Required work
Using the records below, find every line that includes "investimento" and copy it.

(Exercise data)

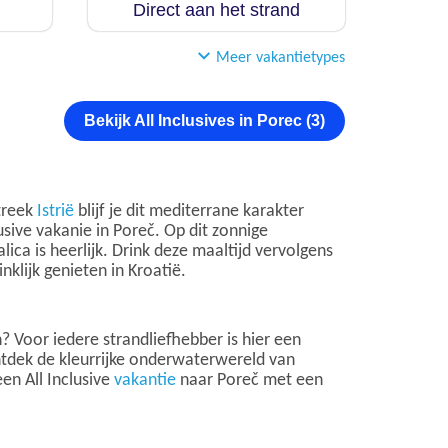
Direct aan het strand
Meer vakantietypes
Bekijk All Inclusives in Porec (3)
streek
Istrië
blijf je dit mediterrane karakter
lusive vakanie in Poreč. Op dit zonnige
ica is heerlijk. Drink deze maaltijd vervolgens
klijk genieten in Kroatië.
? Voor iedere strandliefhebber is hier een
ontdek de kleurrijke onderwaterwereld van
en All Inclusive
vakantie
naar Poreč met een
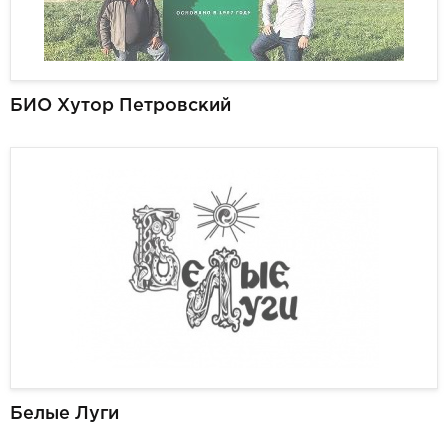
БИО Хутор Петровский
Белые Луги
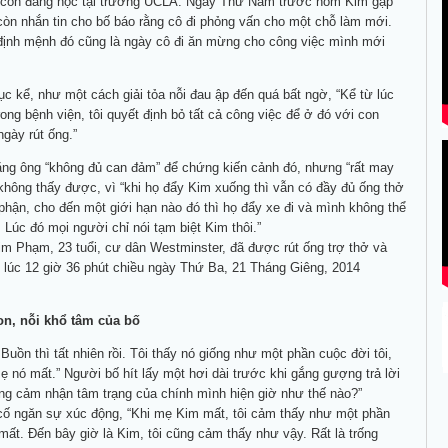
 còn đang học tại trường UCLA. Ngày Thứ Năm trước hôm Kim gặp
còn nhắn tin cho bố báo rằng cô đi phỏng vấn cho một chỗ làm mới.
ịnh mệnh đó cũng là ngày cô đi ăn mừng cho công việc mình mới
ục kể, như một cách giải tỏa nỗi đau ập đến quá bất ngờ, “Kể từ lúc
rong bệnh viện, tôi quyết định bỏ tất cả công việc để ở đó với con
ngày rút ống.”
ằng ông “không đủ can đảm” để chứng kiến cảnh đó, nhưng “rất may
không thấy được, vì “khi họ đẩy Kim xuống thì vẫn có đầy đủ ống thở
phận, cho đến một giới hạn nào đó thì họ đẩy xe đi và mình không thể
 Lúc đó mọi người chỉ nói tạm biệt Kim thôi.”
m Phạm, 23 tuổi, cư dân Westminster, đã được rút ống trợ thở và
ở lúc 12 giờ 36 phút chiều ngày Thứ Ba, 21 Tháng Giêng, 2014
on, nỗi khổ tâm của bố
 Buồn thì tất nhiên rồi. Tôi thấy nó giống như một phần cuộc đời tôi,
ẹ nó mất.” Người bố hít lấy một hơi dài trước khi gắng gượng trả lời
ng cảm nhận tâm trạng của chính mình hiện giờ như thế nào?”
cố ngăn sự xúc động, “Khi mẹ Kim mất, tôi cảm thấy như một phần
 mất. Đến bây giờ là Kim, tôi cũng cảm thấy như vậy. Rất là trống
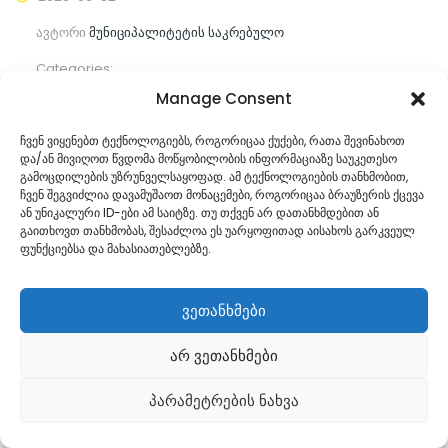
ავტორი
მუნიციპალიტეტის საკრებულო
Categories:
Manage Consent
კომენტარები ჯერ არ არის
ჩვენ ვიყენებთ ტექნოლოგიებს, როგორიცაა ქუქები, რათა შევინახოთ
და/ან მივიღოთ წვდომა მოწყობილობის ინფორმაციაზე საუკეთესო
ᲒᲐᲜᲐᲒᲠᲫᲔ ᲙᲘᲗᲮᲕᲐ
გამოცდილების უზრუნველსაყოფად. ამ ტექნოლოგიების თანხმობით,
ჩვენ შეგვიძლია დავამუშაოთ მონაცემები, როგორიცაა ბრაუზერის ქცევა
ან უნიკალური ID-ები ამ საიტზე. თუ თქვენ არ დათანხმდებით ან
გაითხოვთ თანხმობას, შესაძლოა ეს უარყოფითად აისახოს გარკვეულ
ფუნქციებსა და მახასიათებლებზე.
ვეთანხმები
არ ვეთანხმები
Georgian
პარამეტრების ნახვა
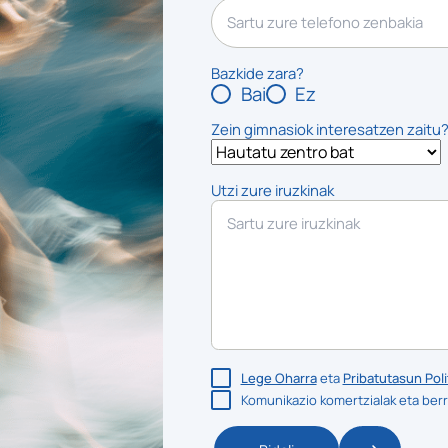
Bazkide zara?
Bai
Ez
Zein gimnasiok interesatzen zaitu
Utzi zure iruzkinak
Lege Oharra
eta
Pribatutasun Poli
Komunikazio komertzialak eta berr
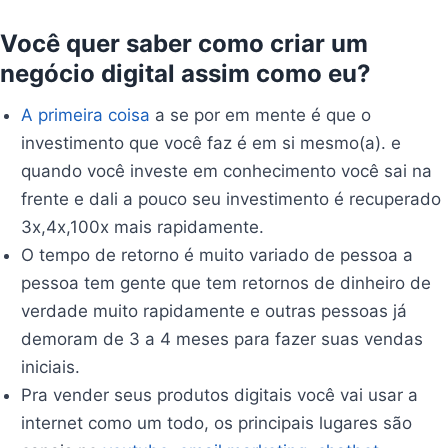
Você quer saber como criar um
negócio digital assim como eu?
A primeira coisa
a se por em mente é que o
investimento que você faz é em si mesmo(a). e
quando você investe em conhecimento você sai na
frente e dali a pouco seu investimento é recuperado
3x,4x,100x mais rapidamente.
O tempo de retorno é muito variado de pessoa a
pessoa tem gente que tem retornos de dinheiro de
verdade muito rapidamente e outras pessoas já
demoram de 3 a 4 meses para fazer suas vendas
iniciais.
Pra vender seus produtos digitais você vai usar a
internet como um todo, os principais lugares são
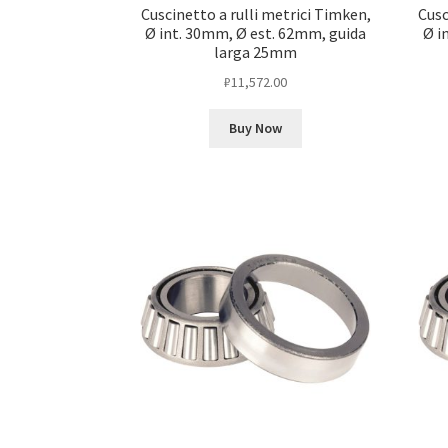
Cuscinetto a rulli metrici Timken,
Cusc
Ø int. 30mm, Ø est. 62mm, guida
Ø i
larga 25mm
₽
11,572.00
Buy Now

(End Exercise data)

Result of this task
investimento que você faz é em si mesmo(a). e
frente e dali a pouco seu investimento é recuperado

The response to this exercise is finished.